Abstract Directed Acyclic Graph / DAG ADT

Relation: explicitly defined partial ordering

The Abstract Directed Acyclic Graph (DAG) is defined on a set of objects called vertices and if tex:$$ a \rightarrow b $$ then the data structure stores a directed edge from tex:$$ a $$ to tex:$$ b $$. The collection of vertices and directed edges are denoted G and E, respectively, and the number of vertices and edges are denoted |G| and |E|, respectively.

In the case of a weighted DAG, each directed edge is associated with a (usually a strictly positive numeric) weight.

The immediate successors may or may not be linearly ordered. If they are linearly ordered, it may be possible to perform some operations more efficiently.

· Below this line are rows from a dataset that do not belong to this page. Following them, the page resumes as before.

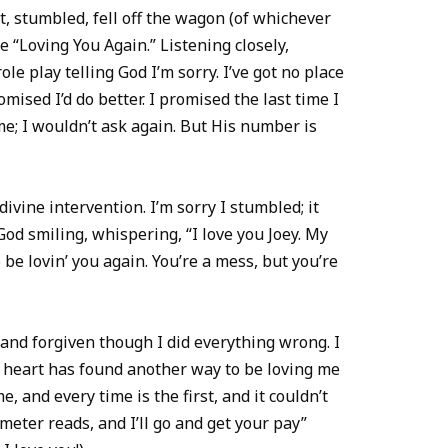
 stumbled, fell off the wagon (of whichever
se “Loving You Again.” Listening closely,
role play telling God I’m sorry. I’ve got no place
omised I’d do better. I promised the last time I
e; I wouldn’t ask again. But His number is
 divine intervention. I’m sorry I stumbled; it
od smiling, whispering, “I love you Joey. My
be lovin’ you again. You’re a mess, but you’re
 and forgiven though I did everything wrong. I
is heart has found another way to be loving me
me, and every time is the first, and it couldn’t
meter reads, and I’ll go and get your pay”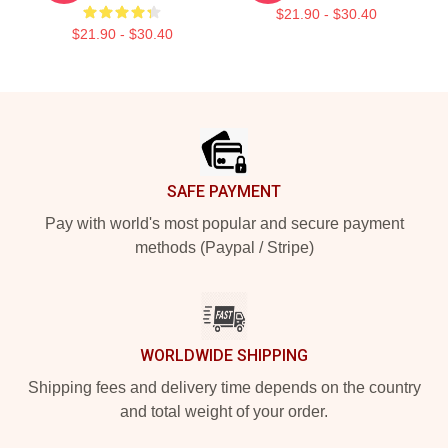
$21.90 - $30.40
$21.90 - $30.40
Footer
SAFE PAYMENT
Pay with world's most popular and secure payment
methods (Paypal / Stripe)
WORLDWIDE SHIPPING
Shipping fees and delivery time depends on the country
and total weight of your order.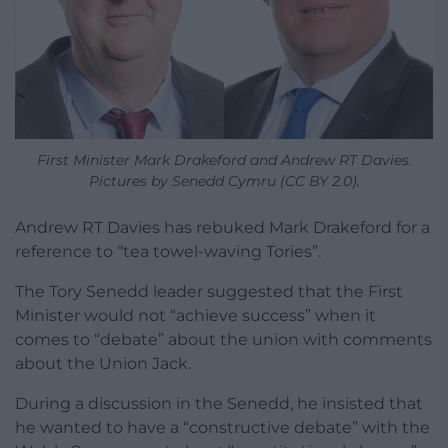
First Minister Mark Drakeford and Andrew RT Davies.
Pictures by Senedd Cymru (CC BY 2.0).
Andrew RT Davies has rebuked Mark Drakeford for a
reference to “tea towel-waving Tories”.
The Tory Senedd leader suggested that the First
Minister would not “achieve success” when it
comes to “debate” about the union with comments
about the Union Jack.
During a discussion in the Senedd, he insisted that
he wanted to have a “constructive debate” with the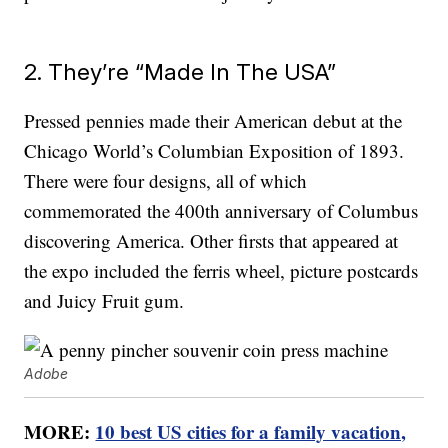
2. They’re “Made In The USA”
Pressed pennies made their American debut at the
Chicago World’s Columbian Exposition of 1893.
There were four designs, all of which
commemorated the 400th anniversary of Columbus
discovering America. Other firsts that appeared at
the expo included the ferris wheel, picture postcards
and Juicy Fruit gum.
Adobe
MORE:
10 best US cities for a family vacation,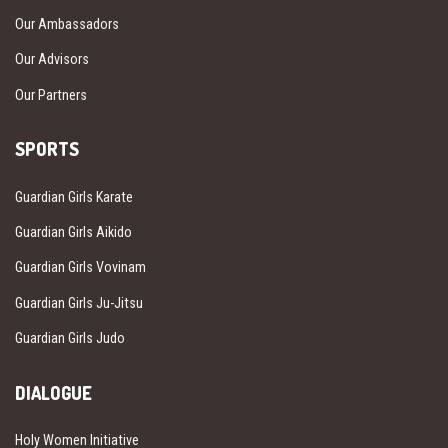
Our Ambassadors
Our Advisors
Our Partners
SPORTS
Guardian Girls Karate
Guardian Girls Aikido
Guardian Girls Vovinam
Guardian Girls Ju-Jitsu
Guardian Girls Judo
DIALOGUE
Holy Women Initiative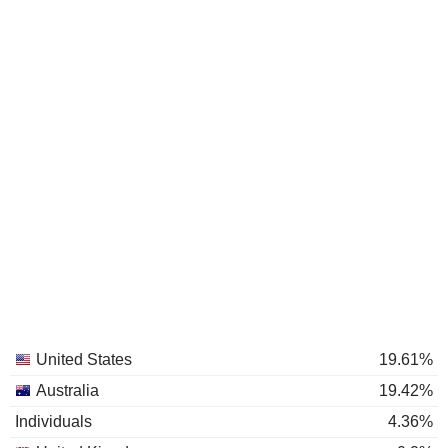
United States
19.61%
Australia
19.42%
Individuals
4.36%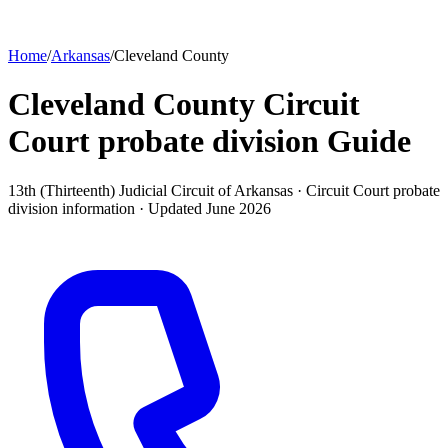
Home
/
Arkansas
/
Cleveland County
Cleveland County Circuit
Court probate division
Guide
13th (Thirteenth) Judicial Circuit of Arkansas ·
Circuit Court probate
division
information · Updated
June 2026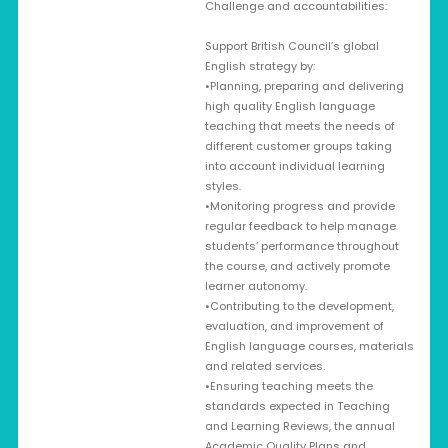
Challenge and accountabilities:
Support British Council’s global
English strategy by:
•Planning, preparing and delivering
high quality English language
teaching that meets the needs of
different customer groups taking
into account individual learning
styles.
•Monitoring progress and provide
regular feedback to help manage
students’ performance throughout
the course, and actively promote
learner autonomy.
•Contributing to the development,
evaluation, and improvement of
English language courses, materials
and related services.
•Ensuring teaching meets the
standards expected in Teaching
and Learning Reviews, the annual
Academic Quality Plans and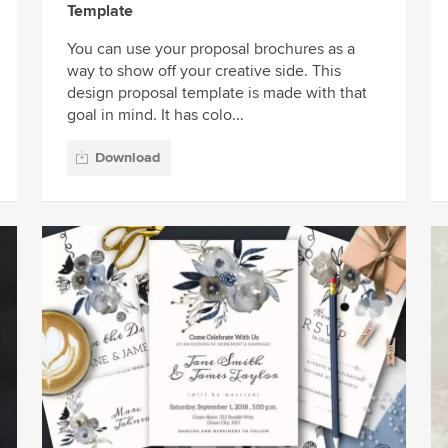
Template
You can use your proposal brochures as a
way to show off your creative side. This
design proposal template is made with that
goal in mind. It has colo...
Download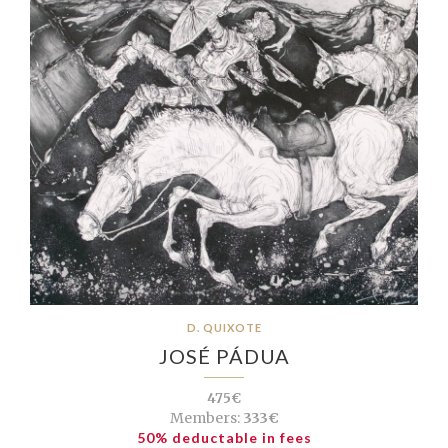
D. QUIXOTE
JOSÉ PÁDUA
475€
Members:
333€
50% deductable in fees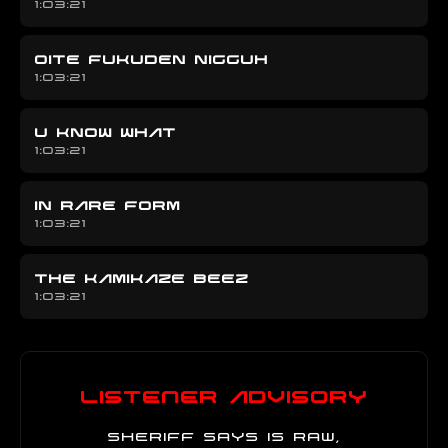
1:03:21
OITE FUKUDEN NIGGUH
1:03:21
U KNOW WHAT
1:03:21
IN RARE FORM
1:03:21
THE KAMIKAZE BEEZ
1:03:21
Listener Advisory
Sheriff Says is raw,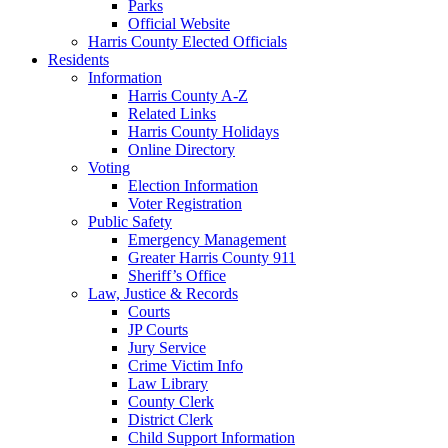
Parks
Official Website
Harris County Elected Officials
Residents
Information
Harris County A-Z
Related Links
Harris County Holidays
Online Directory
Voting
Election Information
Voter Registration
Public Safety
Emergency Management
Greater Harris County 911
Sheriff’s Office
Law, Justice & Records
Courts
JP Courts
Jury Service
Crime Victim Info
Law Library
County Clerk
District Clerk
Child Support Information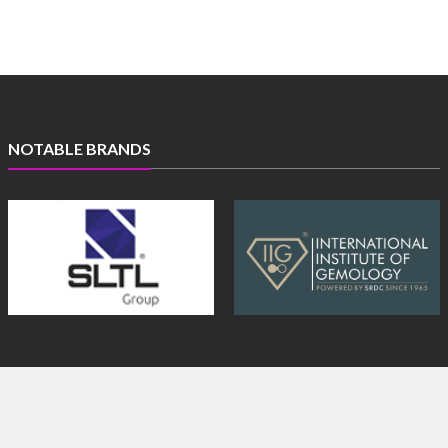
NOTABLE BRANDS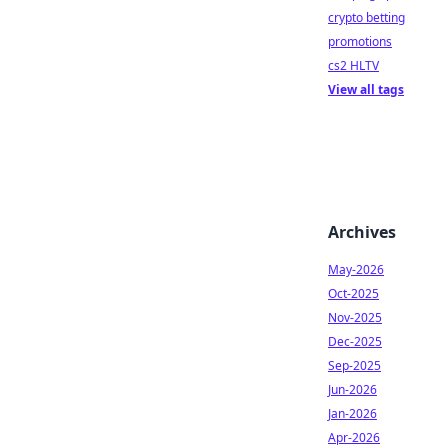
crypto betting
promotions
cs2 HLTV
View all tags
Archives
May-2026
Oct-2025
Nov-2025
Dec-2025
Sep-2025
Jun-2026
Jan-2026
Apr-2026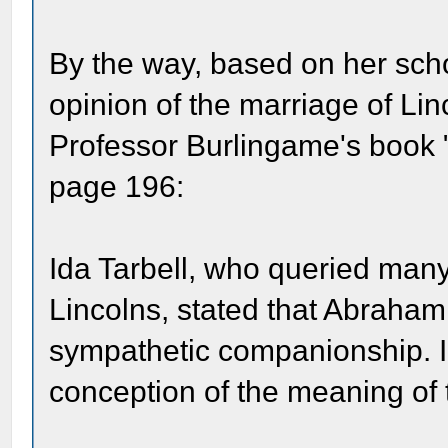
By the way, based on her scho
opinion of the marriage of Lin
Professor Burlingame's book 
page 196:
Ida Tarbell, who queried many 
Lincolns, stated that Abraham
sympathetic companionship. I 
conception of the meaning of 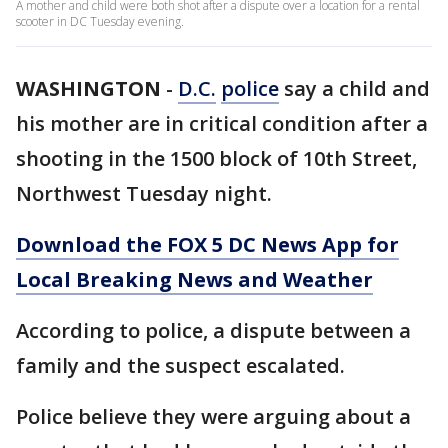
A mother and child were both shot after a dispute over a location for a rental
scooter in DC Tuesday evening.
WASHINGTON
-
D.C.
police
say a child and
his mother are in critical condition after a
shooting in the 1500 block of 10th Street,
Northwest Tuesday night.
Download the FOX 5 DC News App for
Local Breaking News and Weather
According to police, a dispute between a
family and the suspect escalated.
Police believe they were arguing about a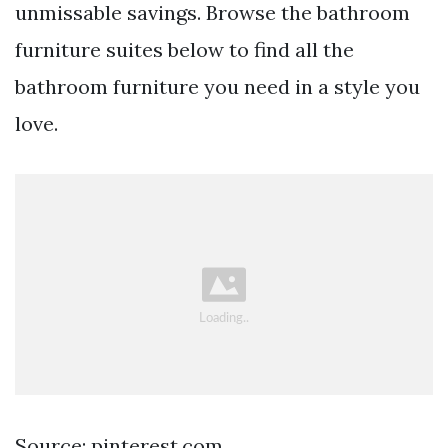
unmissable savings. Browse the bathroom
furniture suites below to find all the
bathroom furniture you need in a style you
love.
Source: pinterest.com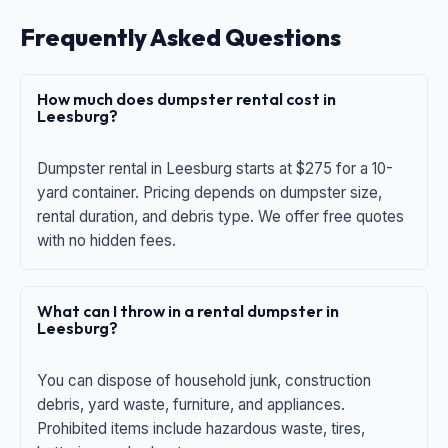
Frequently Asked Questions
How much does dumpster rental cost in
Leesburg?
Dumpster rental in Leesburg starts at $275 for a 10-
yard container. Pricing depends on dumpster size,
rental duration, and debris type. We offer free quotes
with no hidden fees.
What can I throw in a rental dumpster in
Leesburg?
You can dispose of household junk, construction
debris, yard waste, furniture, and appliances.
Prohibited items include hazardous waste, tires,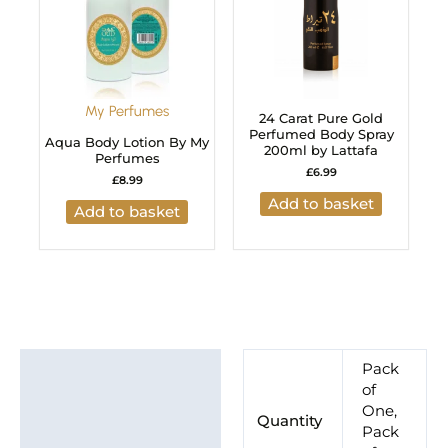
My Perfumes
24 Carat Pure Gold
Perfumed Body Spray
Aqua Body Lotion By My
200ml by Lattafa
Perfumes
£
6.99
£
8.99
Add to basket
Add to basket
Additional information
Pack
of
Brand
One,
Quantity
Pack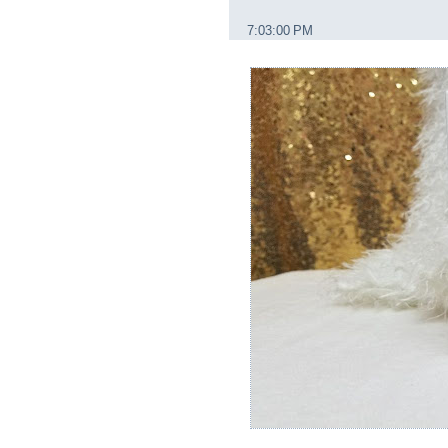
7:03:00 PM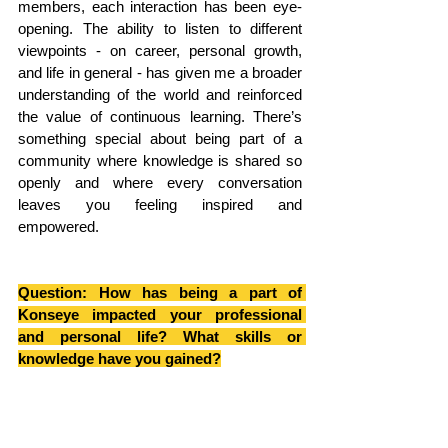
members, each interaction has been eye-
opening. The ability to listen to different 
viewpoints - on career, personal growth, 
and life in general - has given me a broader 
understanding of the world and reinforced 
the value of continuous learning. There’s 
something special about being part of a 
community where knowledge is shared so 
openly and where every conversation 
leaves you feeling inspired and 
empowered.
Question: How has being a part of 
Konseye impacted your professional 
and personal life? What skills or 
knowledge have you gained?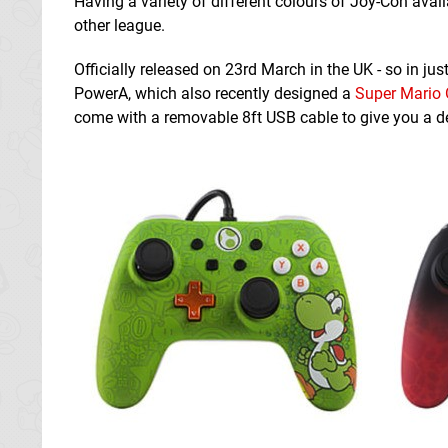
Having a variety of different colours of Joy-Con availa
other league.
Officially released on 23rd March in the UK - so in ju
PowerA, which also recently designed a
Super Mario 
come with a removable 8ft USB cable to give you a d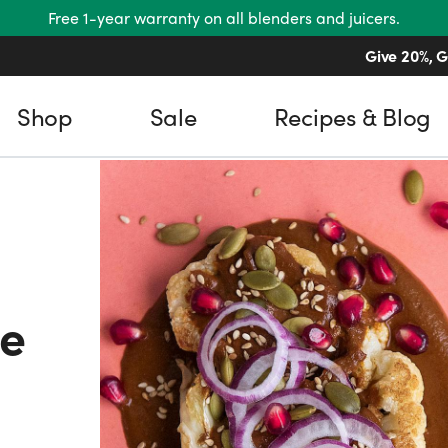
Free 1-year warranty on all blenders and juicers.
Give 20%, G
Shop
Sale
Recipes & Blog
le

Operations Relevant for the Abstract DAGs

    bool insert_edge( Vertex, Vertex );
  • Add an edge between two vertices and return false if a cycle is created.
    bool insert_edge( Vertex, Vertex );
  • Determine if there is an edge from one vertex to another.
    bool adjacent( Vertex, Vertex ) const;
  • Return an iterator which walks through the adjacent vertices.
    iterator adjacent( Vertex ) const;
  • Remove an edge.
    void remove( Vertex, Vertex ) const;

Operations Relevant for Abstract Weighted DAGs

These are simply modifications of insertions and verification.

  • Add an edge between two vertices.
    void insert_edge( Vertex, Vertex, double );
  • Determine if there is an edge from one vertex to another.
    double adjacent( Vertex, Vertex ) const;

In the last case, the value numeric_limits::infinity() is used to denote that two vertices are not adjacent/connected (there is an infinite distance between the two).

Queries Relevant to the Complete DAG

  • Is there a path from one vertex to another?
    bool are_connected( Vertex, Vertex ) const;
  • Return an iterator which walks through the path connecting two vertices in order.
    iterator connected( Vertex, Vertex ) const;
  • Is a DAG weakly connected? (For each pair tex:$$ a $$ and tex:$$ b $$, is there at least one path from from either tex:$$ a $$ to tex:$$ b $$ or from tex:$$ b $$ to tex:$$ a $$?)
    bool is_weakly_connected() const;

The operation to determine if a path from one vertex to another exists would similarly change for a weighted graph: double are_connected( Vertex, Vertex ) const;.

Example Data Structures

The data structures for storing a DAG are similar to to those of a graph; however, unless it is known before hand that the connections do not violate the requirements of a partial ordering, it is necessary to determine whether adding a connection between two vertices forms a loop. This is a potentially expensive operation. In general, it is only necessary to store local relations, for example, "A precedes B" and "B precedes C". Algorithms can be implemented which to not require the explicit storing that consequently "A precedes C" which is may be implicitly deduced from the two given relations.

Consequently, the most efficient data structure for storing a DAG is likely a list of explicitly defined dependencies.

One example of the source of the partial ordering are dependencies listed in a Makefile. The dependencies must satisfy a partial ordering and a topological sort yields an order in which the files may be compiled. When a file is changed, it is only necessary to recompile successors.

In this case, we have a local definition of a partial ordering: it may not be explicitly stated that interface.cpp depends on gui.cpp, but interface.cpp is explicitly stated to depend on windowing_app.cpp which in turn depends on gui.cpp.